AIM OF THE EXERCISE: Taking the line with "third day, Biden heads to" as the first and the line with "The $10K experiment: Comparing returns across" as the last, set down the lines below exactly, pictures excluded.

DATA TO USE:
_ _ _ _ _ _ _

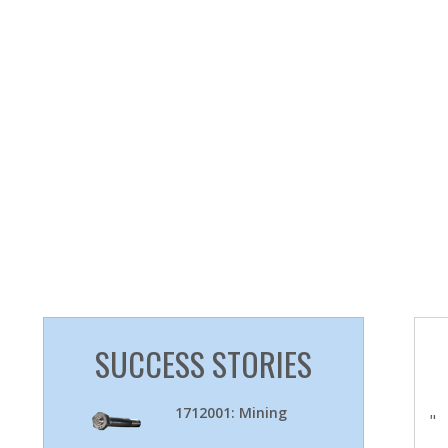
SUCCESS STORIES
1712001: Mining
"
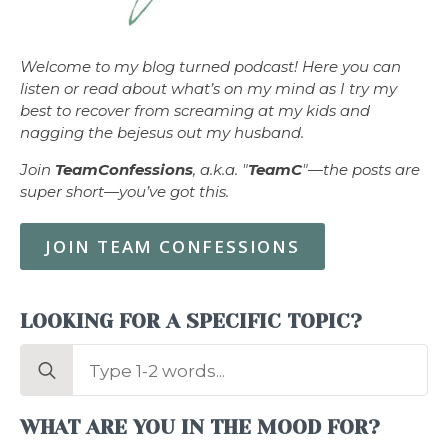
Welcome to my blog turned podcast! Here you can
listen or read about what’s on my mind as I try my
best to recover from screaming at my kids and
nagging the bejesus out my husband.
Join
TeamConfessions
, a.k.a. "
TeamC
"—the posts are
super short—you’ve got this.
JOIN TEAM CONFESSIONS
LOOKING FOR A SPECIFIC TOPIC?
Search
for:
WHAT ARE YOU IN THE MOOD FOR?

_ _ _ _ _ _ _

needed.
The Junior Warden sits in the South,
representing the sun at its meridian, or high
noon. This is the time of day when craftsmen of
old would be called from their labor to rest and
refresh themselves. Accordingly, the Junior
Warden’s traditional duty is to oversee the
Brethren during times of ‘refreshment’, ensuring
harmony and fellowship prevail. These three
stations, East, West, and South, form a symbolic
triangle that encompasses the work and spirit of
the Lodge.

_ _ _ _ _ _ _

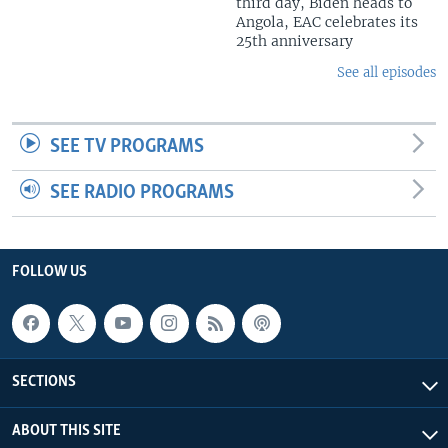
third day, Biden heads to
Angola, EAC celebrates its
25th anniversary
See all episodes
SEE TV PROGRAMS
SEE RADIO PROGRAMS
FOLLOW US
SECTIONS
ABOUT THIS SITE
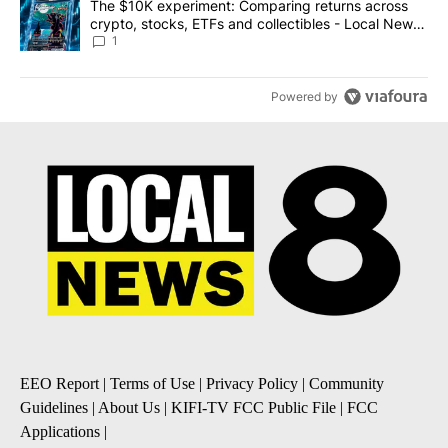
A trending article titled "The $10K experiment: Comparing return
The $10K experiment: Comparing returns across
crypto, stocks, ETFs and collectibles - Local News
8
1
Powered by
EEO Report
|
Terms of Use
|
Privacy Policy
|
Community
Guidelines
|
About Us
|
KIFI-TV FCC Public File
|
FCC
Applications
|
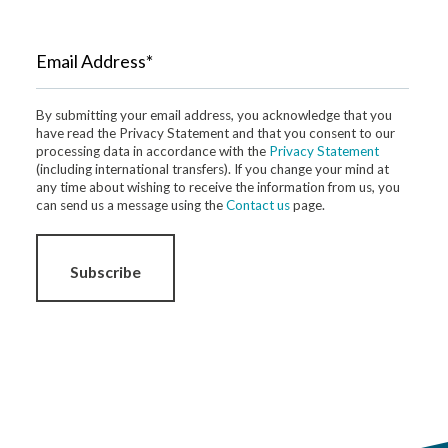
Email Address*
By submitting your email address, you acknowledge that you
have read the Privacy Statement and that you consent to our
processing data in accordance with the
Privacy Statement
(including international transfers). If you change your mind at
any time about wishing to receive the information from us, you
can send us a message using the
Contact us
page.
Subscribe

_ _ _ _ _ _ _

SOLVED PROBLEM:
third day, Biden heads to
Angola, EAC celebrates its
25th anniversary
See all episodes
SEE TV PROGRAMS
SEE RADIO PROGRAMS
FOLLOW US
SECTIONS
ABOUT THIS SITE
A trending article titled "The $10K experiment: Comparing return
The $10K experiment: Comparing returns across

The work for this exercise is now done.